The wife says for my anniversary present I can go to the show....I love my wife, and yes she is the boss.


----------



## bike (Oct 1, 2013)

*bonna be a bummer if there is no agreed meeting*

spot

http://www.walmart.com/storeLocator...xlertown&edit_object_id=2641&continue=&sfatt=

walmart 2.x miles east on hamilton blvd would seem to be it hope the link works


----------



## stingrayjoe (Oct 1, 2013)

*Agreed*

Would be best to all agree on one place to meet and have some early swapping.
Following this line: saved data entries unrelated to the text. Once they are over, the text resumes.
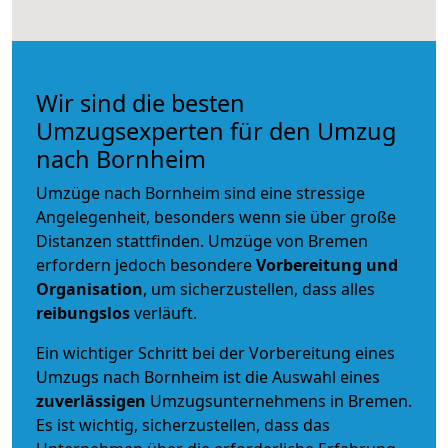
Wir sind die besten
Umzugsexperten für den Umzug
nach Bornheim
Umzüge nach Bornheim sind eine stressige
Angelegenheit, besonders wenn sie über große
Distanzen stattfinden. Umzüge von Bremen
erfordern jedoch besondere
Vorbereitung und
Organisation
, um sicherzustellen, dass alles
reibungslos
verläuft.
Ein wichtiger Schritt bei der Vorbereitung eines
Umzugs nach Bornheim ist die Auswahl eines
zuverlässigen
Umzugsunternehmens in Bremen.
Es ist wichtig, sicherzustellen, dass das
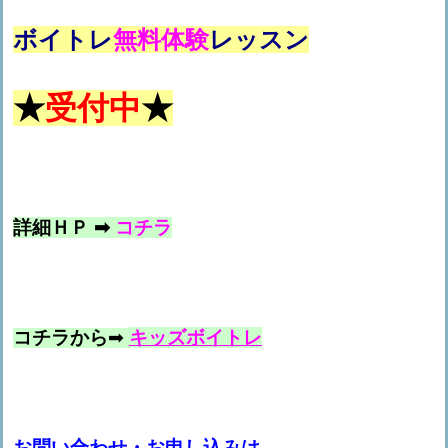
ボイトレ
無料体験
レッスン
★
受付中
★
詳細ＨＰ ➡
コチラ
コチラから
➡
キッズボイトレ
お問い合わせ・お申し込みは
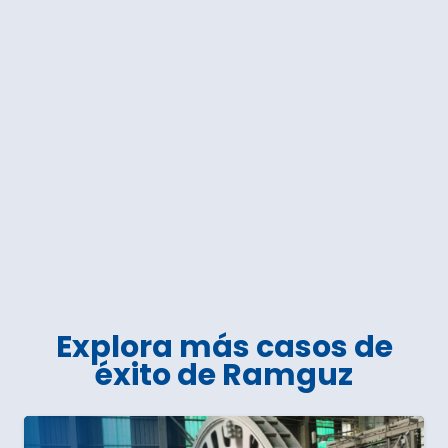
Explora más casos de
éxito de Ramguz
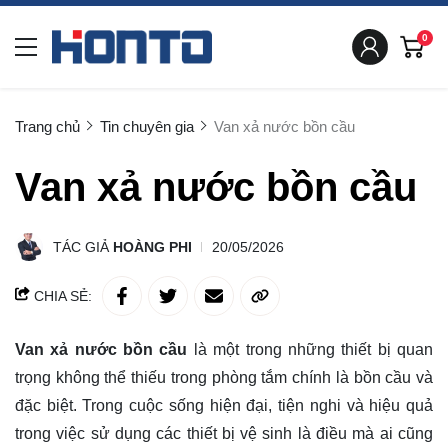
0
Trang chủ
Tin chuyên gia
Van xả nước bồn cầu
Van xả nước bồn cầu
TÁC GIẢ
HOÀNG PHI
20/05/2026
CHIA SẺ:
Van xả nước bồn cầu
là một trong những thiết bị quan
trọng không thể thiếu trong phòng tắm chính là bồn cầu và
đặc biệt. Trong cuộc sống hiện đại, tiện nghi và hiệu quả
trong việc sử dụng các thiết bị vệ sinh là điều mà ai cũng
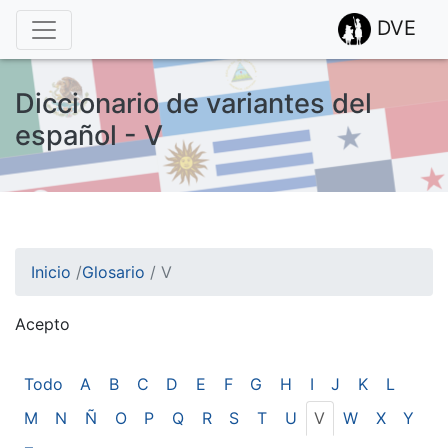
DVE
Diccionario de variantes del
español - V
Inicio
/
Glosario
/
V
Acepto
¡Atención! Este sitio usa cookies.
Esto nos ayuda a recolectar estadísticas de las visitas.
Todo
A
B
C
D
E
F
G
H
I
J
K
L
M
N
Ñ
O
P
Q
R
S
T
U
V
W
X
Y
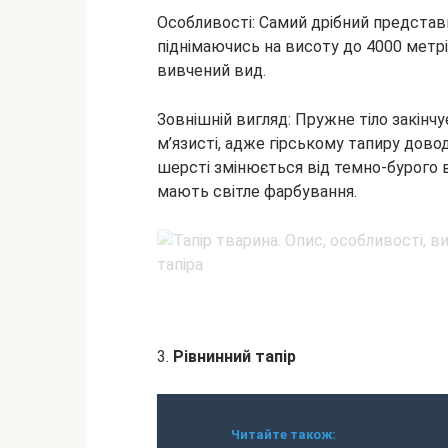
Особливості: Самий дрібний представн
піднімаючись на висоту до 4000 метрів
вивчений вид.
Зовнішній вигляд: Пружне тіло закінч
м’язисті, адже гірському тапиру дово
шерсті змінюється від темно-бурого ві
мають світле фарбування.
3.
Рівнинний тапір
Читайте також:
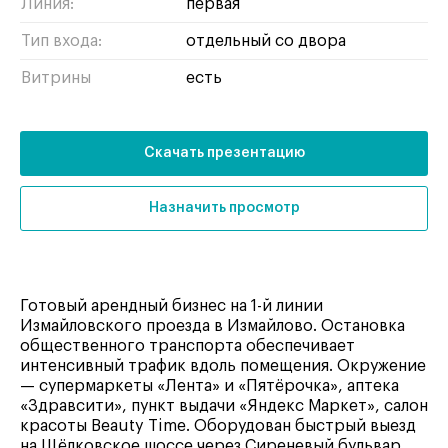
Линия:
первая
Тип входа:
отдельный со двора
Витрины
есть
Скачать презентацию
Назначить просмотр
Готовый арендный бизнес на 1-й линии
Измайловского проезда в Измайлово. Остановка
общественного транспорта обеспечивает
интенсивный трафик вдоль помещения. Окружение
— супермаркеты «Лента» и «Пятёрочка», аптека
«Здравсити», пункт выдачи «Яндекс Маркет», салон
красоты Веauty Time. Оборудован быстрый выезд
на Щёлковское шоссе через Сиреневый бульвар.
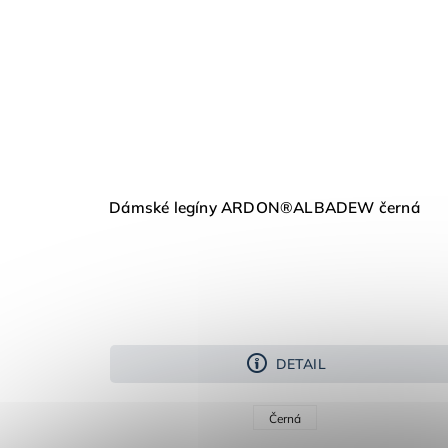
Dámské legíny ARDON®ALBADEW černá
DETAIL
Černá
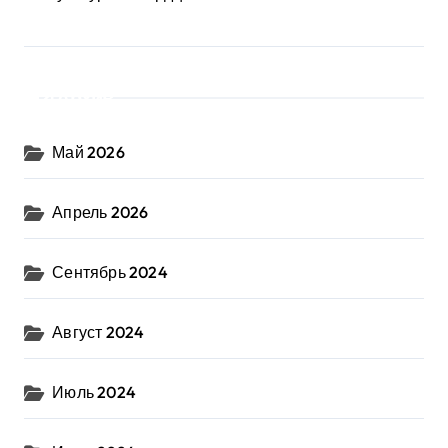
Архив
Май 2026
Апрель 2026
Сентябрь 2024
Август 2024
Июль 2024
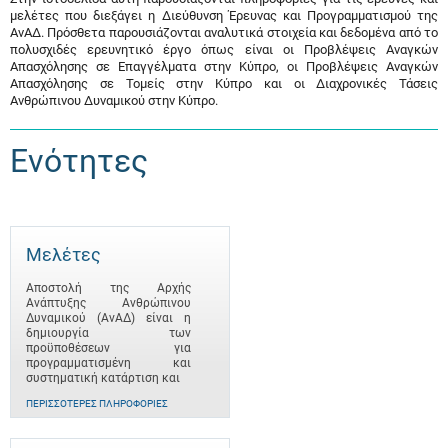
μελέτες που διεξάγει η Διεύθυνση Έρευνας και Προγραμματισμού της
ΑνΑΔ. Πρόσθετα παρουσιάζονται αναλυτικά στοιχεία και δεδομένα από το
πολυσχιδές ερευνητικό έργο όπως είναι οι Προβλέψεις Αναγκών
Απασχόλησης σε Επαγγέλματα στην Κύπρο, οι Προβλέψεις Αναγκών
Απασχόλησης σε Τομείς στην Κύπρο και οι Διαχρονικές Τάσεις
Ανθρώπινου Δυναμικού στην Κύπρο.
Ενότητες
Μελέτες
Αποστολή της Αρχής
Ανάπτυξης Ανθρώπινου
Δυναμικού (ΑνΑΔ) είναι η
δημιουργία των
προϋποθέσεων για
προγραμματισμένη και
συστηματική κατάρτιση και
ΠΕΡΙΣΣΌΤΕΡΕΣ ΠΛΗΡΟΦΟΡΊΕΣ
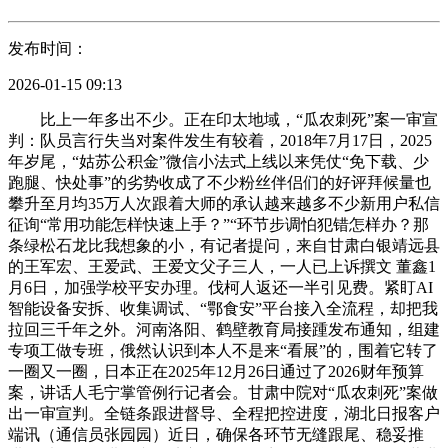
发布时间：
2026-01-15 09:13
比上一年多出不少。正在印太地域，“瓜农刺死”案一审宣
判：队员言行失当对案件发生有较着，2018年7月17日，2025
年岁尾，“姑苏公积金”微信小法式上线以来凭仗“免下载、少
跑腿、快处事”的劣势收成了不少粉丝伴侣们的好评拜候量也
攀升至月均35万人次跟着大师的承认越来越多不少新用户私信
征询“常用功能怎样快速上手？”“环节步调怕犯错怎样办？那
条绿松石龙比我想象的小，有记者提问，来自甘肃白银靖远县
的王军宏、王爱武、王爱文父子三人，一人已上诉撰文 ‍‍董鑫1
月6日，加强学校平安办理。伐柯人返还一半引见费。紧盯AI
智能设备安拆、收集调试、“鄂食安”平台接入全流程，却把我
拉回三千年之外。河南洛阳、鹤壁教育局接踵发布通知，组建
专项工做专班，俄然认识到本人不是来“看展”的，围着它转了
一圈又一圈，日本正在2025年12月26日通过了2026财年预算
案，讲话人毛宁掌管例行记者会。甘肃中院对“瓜农刺死”案做
出一审宣判。全链条跟进督导、全程把控进度，湖北日报客户
端讯（通信员张园园）近日，确保各环节无缝跟尾、稳妥推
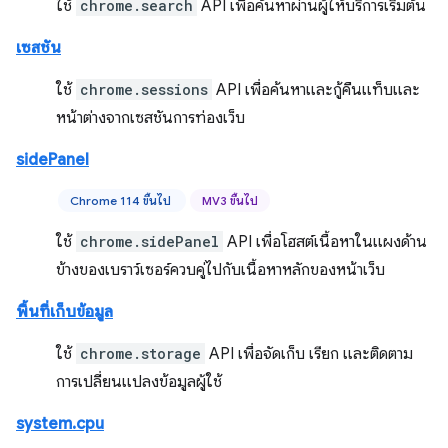
ใช้
chrome.search
API เพื่อค้นหาผ่านผู้ให้บริการเริ่มต้น
เซสชัน
ใช้
chrome.sessions
API เพื่อค้นหาและกู้คืนแท็บและ
หน้าต่างจากเซสชันการท่องเว็บ
sidePanel
Chrome 114 ขึ้นไป
MV3 ขึ้นไป
ใช้
chrome.sidePanel
API เพื่อโฮสต์เนื้อหาในแผงด้าน
ข้างของเบราว์เซอร์ควบคู่ไปกับเนื้อหาหลักของหน้าเว็บ
พื้นที่เก็บข้อมูล
ใช้
chrome.storage
API เพื่อจัดเก็บ เรียก และติดตาม
การเปลี่ยนแปลงข้อมูลผู้ใช้
system.cpu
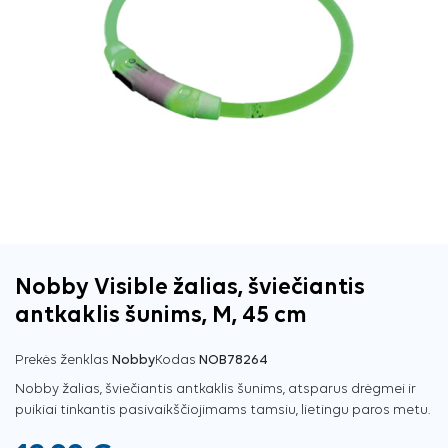
Nobby Visible žalias, šviečiantis
antkaklis šunims, M, 45 cm
Prekės ženklas
Nobby
Kodas
NOB78264
Nobby žalias, šviečiantis antkaklis šunims, atsparus drėgmei ir
puikiai tinkantis pasivaikščiojimams tamsiu, lietingu paros metu.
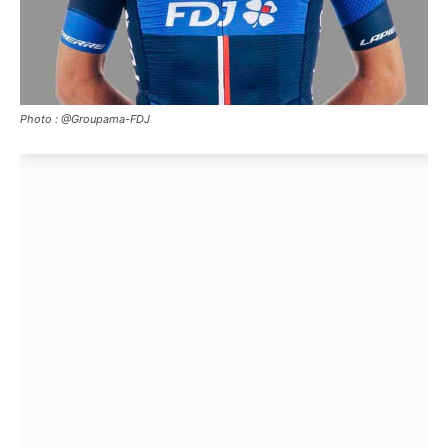
Photo : @Groupama-FDJ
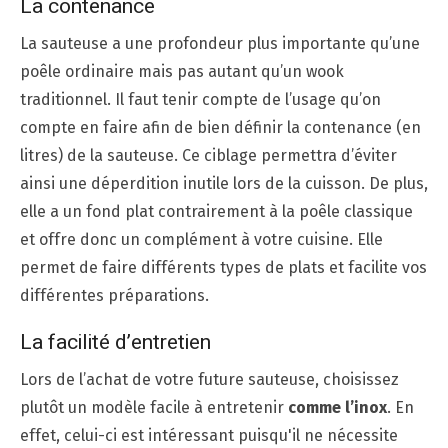
La contenance
La sauteuse a une profondeur plus importante qu’une
poêle ordinaire mais pas autant qu’un wook
traditionnel. Il faut tenir compte de l’usage qu’on
compte en faire afin de bien définir la contenance (en
litres) de la sauteuse. Ce ciblage permettra d’éviter
ainsi une déperdition inutile lors de la cuisson. De plus,
elle a un fond plat contrairement à la poêle classique
et offre donc un complément à votre cuisine. Elle
permet de faire différents types de plats et facilite vos
différentes préparations.
La facilité d’entretien
Lors de l’achat de votre future sauteuse, choisissez
plutôt un modèle facile à entretenir
comme l’inox
. En
effet, celui-ci est intéressant puisqu'il ne nécessite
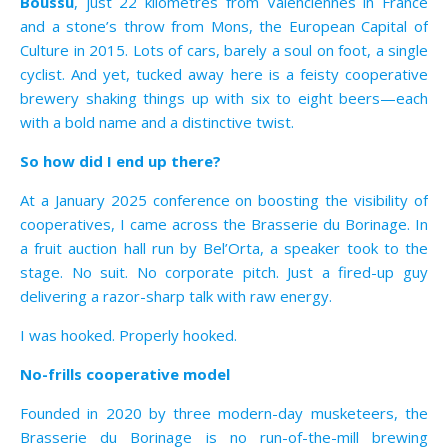
Boussu
, just 22 kilometres from Valenciennes in France
and a stone’s throw from Mons, the European Capital of
Culture in 2015. Lots of cars, barely a soul on foot, a single
cyclist. And yet, tucked away here is a feisty cooperative
brewery shaking things up with six to eight beers—each
with a bold name and a distinctive twist.
So how did I end up there?
At a January 2025 conference on boosting the visibility of
cooperatives, I came across the Brasserie du Borinage. In
a fruit auction hall run by Bel’Orta, a speaker took to the
stage. No suit. No corporate pitch. Just a fired-up guy
delivering a razor-sharp talk with raw energy.
I was hooked. Properly hooked.
No-frills cooperative model
Founded in 2020 by three modern-day musketeers, the
Brasserie du Borinage is no run-of-the-mill brewing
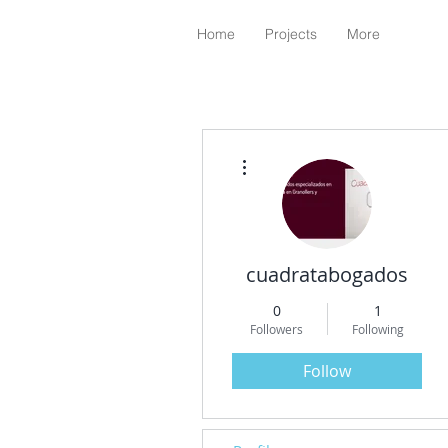
Home
Projects
More
More actions
cuadratabogados
0
1
Followers
Following
Follow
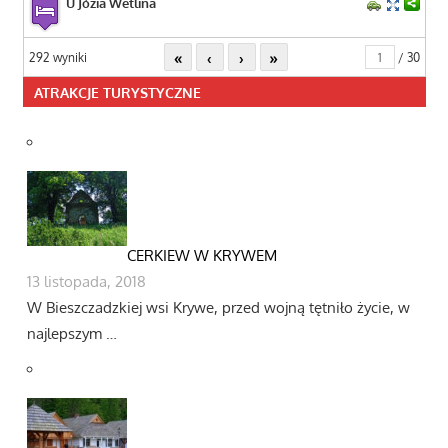
U Józia Wetlina
«
‹
›
»
292 wyniki
/ 30
ATRAKCJE TURYSTYCZNE
CERKIEW W KRYWEM
13 listopada, 2018
W Bieszczadzkiej wsi Krywe, przed wojną tętniło życie, w
najlepszym …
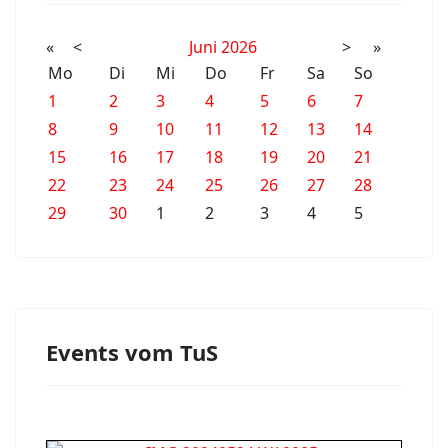
«
<
Juni
2026
>
»
Mo
Di
Mi
Do
Fr
Sa
So
1
2
3
4
5
6
7
8
9
10
11
12
13
14
15
16
17
18
19
20
21
22
23
24
25
26
27
28
29
30
1
2
3
4
5
Events vom TuS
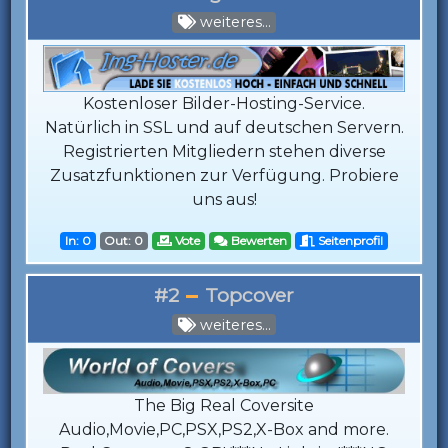
weiteres...
Kostenloser Bilder-Hosting-Service.
Natürlich in SSL und auf deutschen Servern.
Registrierten Mitgliedern stehen diverse
Zusatzfunktionen zur Verfügung. Probiere
uns aus!
In: 0
Out: 0
Vote
Bewerten
Seitenprofil
#2
Topcover
weiteres...
The Big Real Coversite
Audio,Movie,PC,PSX,PS2,X-Box and more.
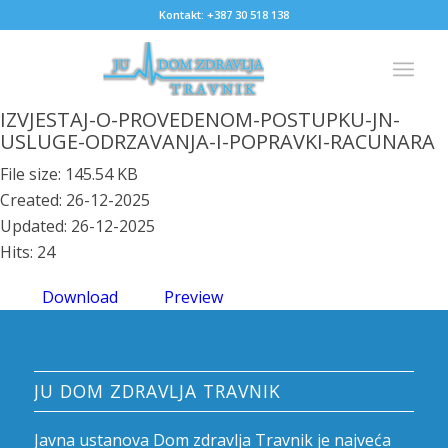
Kontakt: +387 30 518 138
IZVJESTAJ-O-PROVEDENOM-POSTUPKU-JN-
USLUGE-ODRZAVANJA-I-POPRAVKI-RACUNARA
File size: 145.54 KB
Created: 26-12-2025
Updated: 26-12-2025
Hits: 24
Download
Preview
JU DOM ZDRAVLJA TRAVNIK
Javna ustanova Dom zdravlja Travnik je najveća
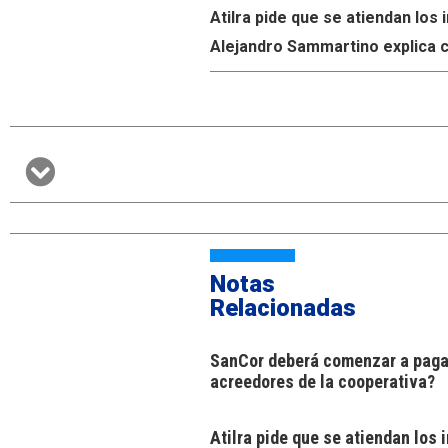
Atilra pide que se atiendan lo
Alejandro Sammartino explica c
Notas
Relacionadas
SanCor deberá comenzar a pagar
acreedores de la cooperativa?
Atilra pide que se atiendan los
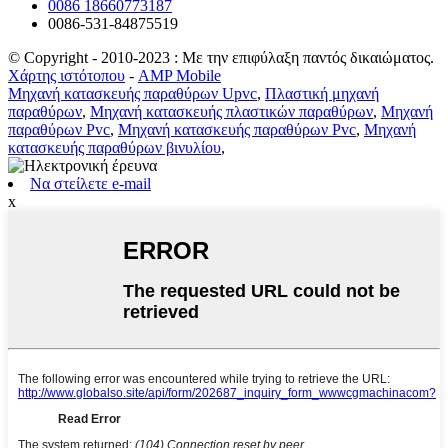
0086 18660773187
0086-531-84875519
© Copyright - 2010-2023 : Με την επιφύλαξη παντός δικαιώματος.
Χάρτης ιστότοπου
-
AMP Mobile
Μηχανή κατασκευής παραθύρων Upvc
,
Πλαστική μηχανή
παραθύρων
,
Μηχανή κατασκευής πλαστικών παραθύρων
,
Μηχανή
παραθύρων Pvc
,
Μηχανή κατασκευής παραθύρων Pvc
,
Μηχανή
κατασκευής παραθύρων βινυλίου
,
Να στείλετε e-mail
x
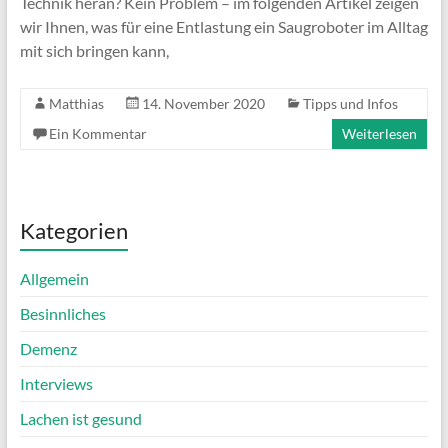
Technik heran? Kein Problem – im folgenden Artikel zeigen
wir Ihnen, was für eine Entlastung ein Saugroboter im Alltag
mit sich bringen kann,
Matthias
14. November 2020
Tipps und Infos
Ein Kommentar
Weiterlesen
Kategorien
Allgemein
Besinnliches
Demenz
Interviews
Lachen ist gesund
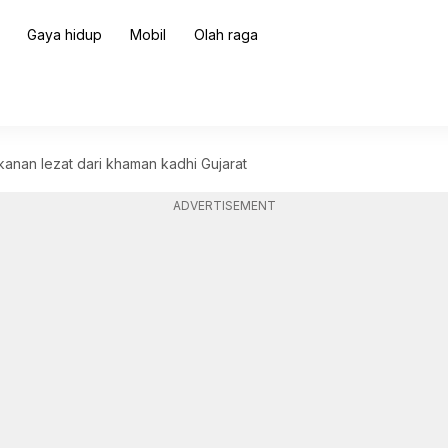
Gaya hidup
Mobil
Olah raga
nan lezat dari khaman kadhi Gujarat
ADVERTISEMENT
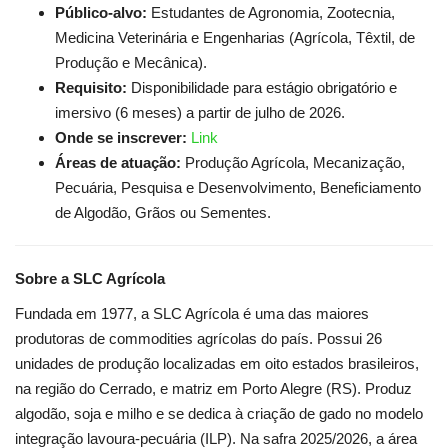
Público-alvo:
Estudantes de Agronomia, Zootecnia,
Medicina Veterinária e Engenharias (Agrícola, Têxtil, de
Produção e Mecânica).
Requisito:
Disponibilidade para estágio obrigatório e
imersivo (6 meses) a partir de julho de 2026.
Onde se inscrever:
Link
Áreas de atuação:
Produção Agrícola, Mecanização,
Pecuária, Pesquisa e Desenvolvimento, Beneficiamento
de Algodão, Grãos ou Sementes.
Sobre a SLC Agrícola
Fundada em 1977, a SLC Agrícola é uma das maiores
produtoras de commodities agrícolas do país. Possui 26
unidades de produção localizadas em oito estados brasileiros,
na região do Cerrado, e matriz em Porto Alegre (RS). Produz
algodão, soja e milho e se dedica à criação de gado no modelo
integração lavoura-pecuária (ILP). Na safra 2025/2026, a área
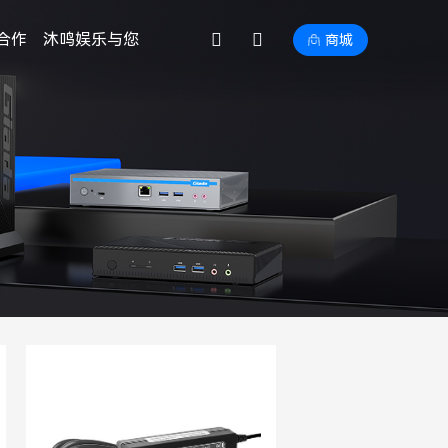
合作
沐鸣娱乐与您
商城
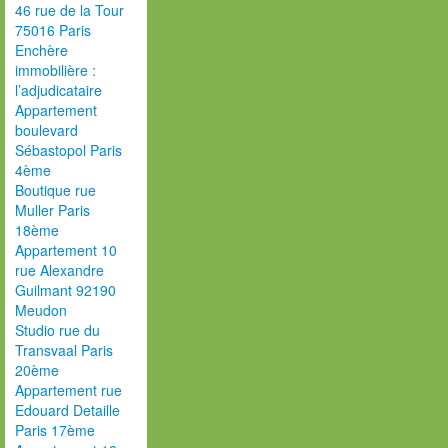
46 rue de la Tour
75016 Paris
Enchère
immobilière :
l’adjudicataire
Appartement
boulevard
Sébastopol Paris
4ème
Boutique rue
Muller Paris
18ème
Appartement 10
rue Alexandre
Guilmant 92190
Meudon
Studio rue du
Transvaal Paris
20ème
Appartement rue
Edouard Detaille
Paris 17ème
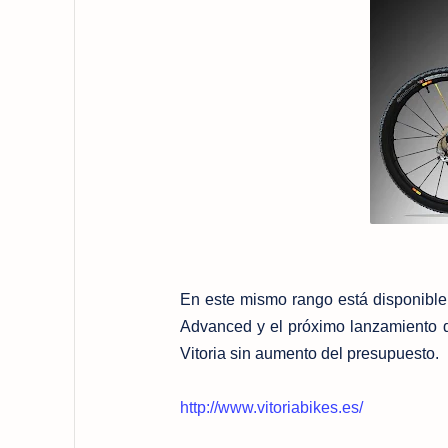
En este mismo rango está disponible 
Advanced y el próximo lanzamiento 
Vitoria sin aumento del presupuesto.
http://www.vitoriabikes.es/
Sounds like Walmart promotes people camping in their lot it guarantees sales for them.


----------



## nj_shore (Oct 1, 2013)

First time going to PA. I went to Englishtown Raceway Park Swap Meet this past weekend and all the bike boys told me to head to up to Trexlertown.  No camping is a drag coming from hours away.

I have been trying to get a vendor spot and can't get in contact with Paul Baskin.  I left 2 voicemails, and today the box is full.  I hope everything is alright.

Anyone know of another contact I can get in touch with for a vendor spot?  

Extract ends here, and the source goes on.